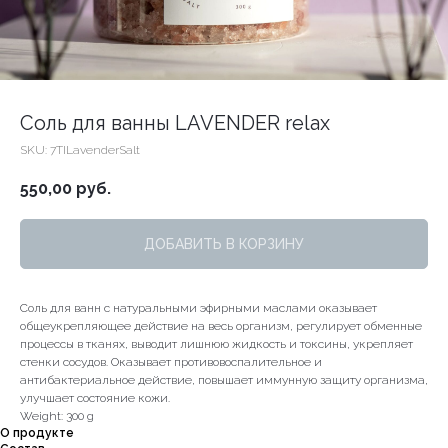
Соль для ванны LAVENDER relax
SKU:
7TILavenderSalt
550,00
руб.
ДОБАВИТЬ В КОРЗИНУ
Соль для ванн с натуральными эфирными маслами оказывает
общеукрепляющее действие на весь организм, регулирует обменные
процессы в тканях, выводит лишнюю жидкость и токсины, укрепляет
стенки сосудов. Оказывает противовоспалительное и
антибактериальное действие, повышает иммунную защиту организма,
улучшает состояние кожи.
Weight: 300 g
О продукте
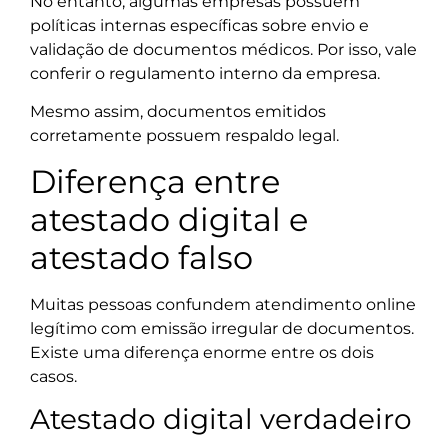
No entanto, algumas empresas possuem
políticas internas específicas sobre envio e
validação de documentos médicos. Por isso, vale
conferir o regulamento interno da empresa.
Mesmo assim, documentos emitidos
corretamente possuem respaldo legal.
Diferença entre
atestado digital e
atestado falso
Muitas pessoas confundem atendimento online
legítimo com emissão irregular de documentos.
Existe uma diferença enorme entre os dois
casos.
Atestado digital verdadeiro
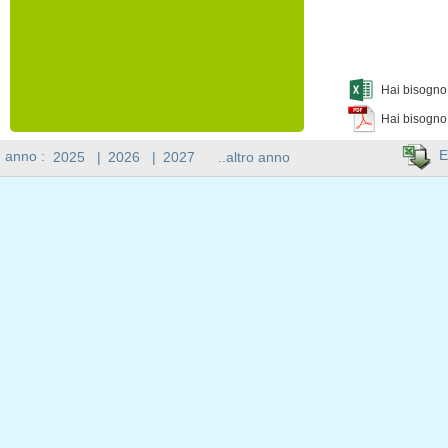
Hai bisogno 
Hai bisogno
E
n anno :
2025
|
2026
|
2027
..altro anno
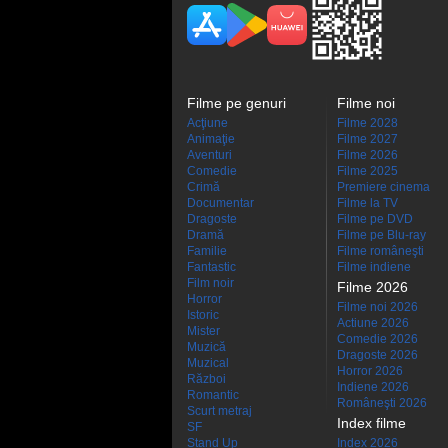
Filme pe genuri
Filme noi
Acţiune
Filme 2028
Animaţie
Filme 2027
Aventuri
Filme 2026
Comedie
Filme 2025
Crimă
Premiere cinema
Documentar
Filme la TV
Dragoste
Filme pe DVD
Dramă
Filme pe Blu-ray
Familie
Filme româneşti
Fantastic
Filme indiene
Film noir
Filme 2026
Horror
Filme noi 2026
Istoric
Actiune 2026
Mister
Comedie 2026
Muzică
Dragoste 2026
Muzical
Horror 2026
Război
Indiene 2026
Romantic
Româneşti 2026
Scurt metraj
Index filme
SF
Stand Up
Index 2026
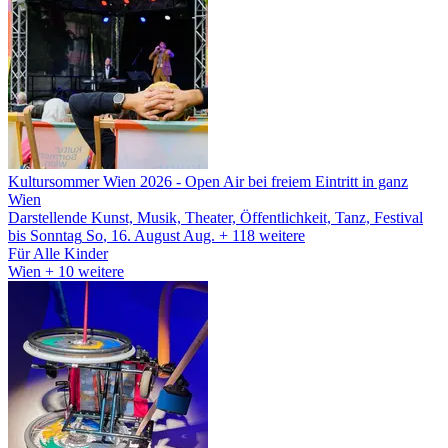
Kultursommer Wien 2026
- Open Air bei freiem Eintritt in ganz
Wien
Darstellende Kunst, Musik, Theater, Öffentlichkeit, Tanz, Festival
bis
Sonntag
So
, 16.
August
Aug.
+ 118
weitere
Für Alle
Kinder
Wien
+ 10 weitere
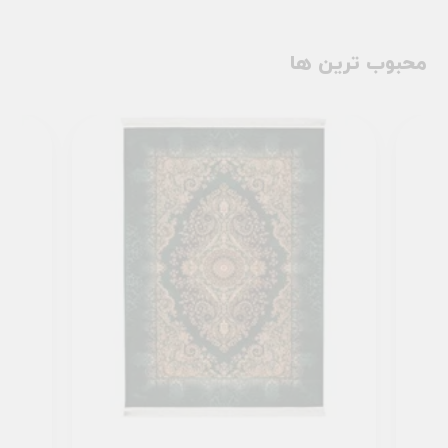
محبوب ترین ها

* [EXERCISE]:
The whole listing is to be duplicated verbatim, apart from its images.

* [OUTPUT]:
Соль для ванны LAVENDER relax
SKU:
7TILavenderSalt
550,00
руб.
ДОБАВИТЬ В КОРЗИНУ
Соль для ванн с натуральными эфирными маслами оказывает
общеукрепляющее действие на весь организм, регулирует обменные
процессы в тканях, выводит лишнюю жидкость и токсины, укрепляет
стенки сосудов. Оказывает противовоспалительное и
антибактериальное действие, повышает иммунную защиту организма,
улучшает состояние кожи.
Weight: 300 g
О продукте
No entanto, algumas empresas possuem
políticas internas específicas sobre envio e
validação de documentos médicos. Por isso, vale
conferir o regulamento interno da empresa.
Mesmo assim, documentos emitidos
corretamente possuem respaldo legal.
Diferença entre
atestado digital e
atestado falso
Muitas pessoas confundem atendimento online
legítimo com emissão irregular de documentos.
Existe uma diferença enorme entre os dois
casos.
Atestado digital verdadeiro
Hai bisogno 
Hai bisogno
E
n anno :
2025
|
2026
|
2027
..altro anno
Filme pe genuri
Filme noi
Acţiune
Filme 2028
Animaţie
Filme 2027
Aventuri
Filme 2026
Comedie
Filme 2025
Crimă
Premiere cinema
Documentar
Filme la TV
Dragoste
Filme pe DVD
Dramă
Filme pe Blu-ray
Familie
Filme româneşti
Fantastic
Filme indiene
Film noir
Filme 2026
Horror
Filme noi 2026
Istoric
Actiune 2026
Mister
Comedie 2026
Muzică
Dragoste 2026
Muzical
Horror 2026
Război
Indiene 2026
Romantic
Româneşti 2026
Scurt metraj
Index filme
SF
Stand Up
Index 2026
Kultursommer Wien 2026
- Open Air bei freiem Eintritt in ganz
Wien
Darstellende Kunst, Musik, Theater, Öffentlichkeit, Tanz, Festival
bis
Sonntag
So
, 16.
August
Aug.
+ 118
weitere
Für Alle
Kinder
Wien
+ 10 weitere
محبوب ترین ها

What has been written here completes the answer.